These biscotti have almonds baked in,
not alimony 

Atherton v. Atherton, 2019 VT 15

By Chris Larson

I’m writing about this case from the Speakeasy Cafe in Rutland, eating a plate of almond cookies. As an aside, this is a really good cookie and a fabulous coffee shop. Check it out if you’re in our fair city.

This aside is related to our discussion of this case because these cookies have fat almonds baked into them with the pointy ends sticking out of the sugared tops. And the rule of the case concerns the information “baked in” to decisions on spousal maintenance. I can’t take credit for this tortured metaphor—the Supreme Court came up with it, as you will read shortly.

This case is about whether you can get your alimony payments reduced if you lose your job.

The husband in this case asked the family court to reduce his spousal maintenance obligation after he lost his job. The trial court refused to do so, but the Supreme Court overturns this decision.

Husband was an adjuster for an insurance company making about $70,000 per year.

Husband and wife were married for twenty years. When they got divorced , the trial court ordered Husband to pay $1,500 per month to Wife for ten years. That’s $180,000. After those payments, he would continue to pay a lesser amount, depending on whether he retired.

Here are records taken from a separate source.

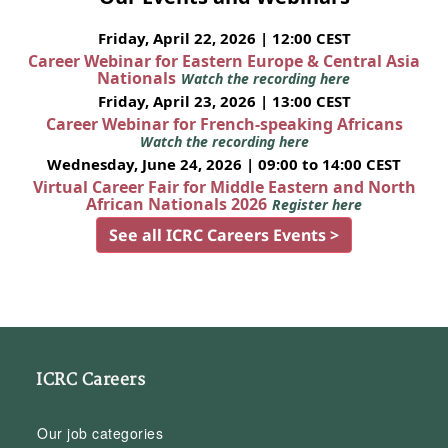
Friday, April 22, 2026 | 12:00 CEST
Career Webinar for Eastern Europe & Central Asia
Nationals
Watch the recording here
Friday, April 23, 2026 | 13:00 CEST
Career Webinar for French-speaking Africans
Watch the recording here
Wednesday, June 24, 2026 | 09:00 to 14:00 CEST
Virtual Career Fair for Middle Eastern and North
African Nationals 2026
Register here
See all ICRC Careers Events >
ICRC Careers
Our job categories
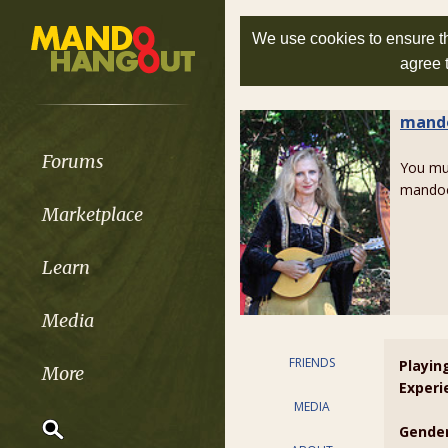
We use cookies to ensure th
agree 
mand
Forums
You m
mandoc
Marketplace
Learn
Media
FRIENDS
Playin
More
Experi
MEDIA
Gender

While the divorce was pending, but before the final order, Husband received a written warning from his supervisor that sounded pretty serious. It warned that he might be terminated. Shortly before the divorce proceedings ended with an order, Husband took a leave of absence, in part because of the anxiety and depression from the divorce. After the divorce was final, he returned to work briefly but was fired after less than a month.

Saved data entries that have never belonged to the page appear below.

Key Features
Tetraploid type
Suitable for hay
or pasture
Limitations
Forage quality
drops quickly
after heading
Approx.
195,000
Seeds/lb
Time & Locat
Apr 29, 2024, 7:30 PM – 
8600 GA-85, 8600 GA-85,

Husband filed to modify his spousal maintenance downward while he looked for new work. Wife opposed this motion.

The question for the trial court was whether the termination of Husband’s employment was foreseeable. That’s because the standard to modify the spousal maintenance award is a “real, substantial, and unanticipated change of circumstances.” There’s no doubt that losing his career job was a real and substantial change—the only question was whether it was foreseeable. Strangely, if Husband knew he would be fired, he would be unable to change the order; if he didn’t foresee it, all was well.

The trial court denied Husband’s motion, meaning he would be required to keep paying $1,500 per month even though he didn’t have a job. The reasoning was that Husband knew, at the time he filed the stipulation that provided the basis for the judgment, that he had been warned that he might be fired.

Did Husband’s knowledge that he might be fired mean that he can’t get his alimony reduced when he does get fired?

The Supreme Court rehearses a history of opinions on the issue of when a termination is foreseeable. It notes cases that found  a termination caused by wrongdoing engaged in years before a divorce was not a foreseeable reason. It discusses a case where the payor spouse was charged with a crime at the time of a divorce, but sentenced after, and found that loss of income unforeseeable as well. Finally, it reviews the facts of a case where the payor spouse was remarried, causing an increase in expenses. The Court reversed that case as well, noting that remarriage might be a “reasonable anticipation,” it was not foreseeable, either.

The Supreme Court derives from these cases the rule that a change is unanticipated if it departs substantially from the assumptions considered in the maintenance order. The question is whether the change of circumstance was “baked in” to the support order or not. I’m not kidding about this—that’s the rule articulated in paragraph 18 of Atherton.

And with that, I’m getting another round of almond cookies.